Tommy discovered his penis today and won’t stop touching it. Boys are so proud of their penises!
We have caught Suzie looking at pornography three times now. She sure is a curious girl!
Eleanor just sent a naked picture of herself to her little seventh grade boyfriend. I think she is very interested in photography!
There are all sorts of lists online of what “normal sexual development” is at different ages. The problem with those lists is that they aren’t designed to reflect children who have endured complex trauma. I am not only referring to children who have been sexually abused, but also referring to children who have not been abused, but are in some ways emotionally and socially half their chronological age. That means that a twelve-year old girl going through puberty is emotionally six. How many six-year olds do you know that could handle the mess of having a period well?

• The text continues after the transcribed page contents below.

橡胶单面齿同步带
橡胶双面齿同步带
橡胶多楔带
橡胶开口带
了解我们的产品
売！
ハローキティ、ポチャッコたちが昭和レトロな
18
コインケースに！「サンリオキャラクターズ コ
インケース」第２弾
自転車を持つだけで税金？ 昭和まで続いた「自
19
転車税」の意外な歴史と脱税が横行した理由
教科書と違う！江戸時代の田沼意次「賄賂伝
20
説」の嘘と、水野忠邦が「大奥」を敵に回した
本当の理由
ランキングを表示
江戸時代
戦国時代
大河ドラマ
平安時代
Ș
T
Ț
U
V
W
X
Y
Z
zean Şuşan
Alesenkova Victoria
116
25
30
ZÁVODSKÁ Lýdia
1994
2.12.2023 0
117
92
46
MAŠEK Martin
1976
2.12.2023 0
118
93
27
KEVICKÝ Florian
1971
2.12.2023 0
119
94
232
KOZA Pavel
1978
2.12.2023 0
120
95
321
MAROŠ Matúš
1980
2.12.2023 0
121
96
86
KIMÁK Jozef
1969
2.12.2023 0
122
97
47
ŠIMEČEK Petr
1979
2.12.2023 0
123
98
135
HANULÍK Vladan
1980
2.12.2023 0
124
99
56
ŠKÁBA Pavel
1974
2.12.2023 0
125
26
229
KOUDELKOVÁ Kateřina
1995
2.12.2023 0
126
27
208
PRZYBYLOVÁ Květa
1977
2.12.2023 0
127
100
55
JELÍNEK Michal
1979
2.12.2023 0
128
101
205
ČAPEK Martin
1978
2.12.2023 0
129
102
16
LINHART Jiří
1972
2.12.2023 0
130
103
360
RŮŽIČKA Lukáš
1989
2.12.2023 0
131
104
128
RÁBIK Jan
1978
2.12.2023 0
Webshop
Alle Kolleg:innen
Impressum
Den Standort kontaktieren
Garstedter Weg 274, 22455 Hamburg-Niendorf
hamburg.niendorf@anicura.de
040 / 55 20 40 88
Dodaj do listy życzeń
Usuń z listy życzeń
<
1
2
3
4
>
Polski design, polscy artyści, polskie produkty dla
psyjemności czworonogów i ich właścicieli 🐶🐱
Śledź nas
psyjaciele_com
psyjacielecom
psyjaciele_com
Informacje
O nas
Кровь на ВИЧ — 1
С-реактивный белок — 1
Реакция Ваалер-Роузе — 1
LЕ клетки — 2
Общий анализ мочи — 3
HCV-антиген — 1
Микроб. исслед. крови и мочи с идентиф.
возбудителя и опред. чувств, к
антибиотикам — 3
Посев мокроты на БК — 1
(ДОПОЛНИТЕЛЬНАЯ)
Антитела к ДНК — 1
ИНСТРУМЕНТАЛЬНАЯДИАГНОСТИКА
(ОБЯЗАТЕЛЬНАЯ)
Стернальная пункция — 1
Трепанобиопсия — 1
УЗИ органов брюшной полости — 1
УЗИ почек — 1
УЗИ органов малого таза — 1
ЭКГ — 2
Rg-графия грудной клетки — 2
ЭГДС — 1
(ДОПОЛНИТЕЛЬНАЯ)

I would say probably not a single one.
What about twelve-year old boys with complex trauma who are emotionally and socially six-years old? I wonder what they do when they start having spontaneous erections during the school day. What might a six-year old do if that happened? Years ago, a little boy came over to our house for a sleepover and told us all sorts of things about his parents. Apparently, his dad sleeps completely naked and owns no underwear, but sometimes borrows underwear from mom. This sounded like oversharing to me, and I encouraged him not to talk about his parent’s underwear anymore while I muffled my own laughter. Six-year olds aren’t known for their discretion. So let’s go back to our twelve-year old with complex trauma. He might just show someone his erection. He might call someone’s attention to how big his penis just got. Either way, he would not show the discretion that would be expected for a child his age and would end up alarming all sorts of children and adults.
Another specifically confusing thing about kids that are going through puberty is that there is socially acceptable potty talk with a group of same-gender friends, but don’t you dare say those things to someone of the opposite gender or to an adult. Other kids seem to understand this. Other adults come near them, and they immediately change the subject. The kids I work with are often the only ones left talking loudly when the adult approaches and hears them. Off to the principal’s office they go, when the reality is they weren’t the only ones engaging in inappropriate conversations; however, they were the only ones that didn’t show discretion in engaging in that conversation.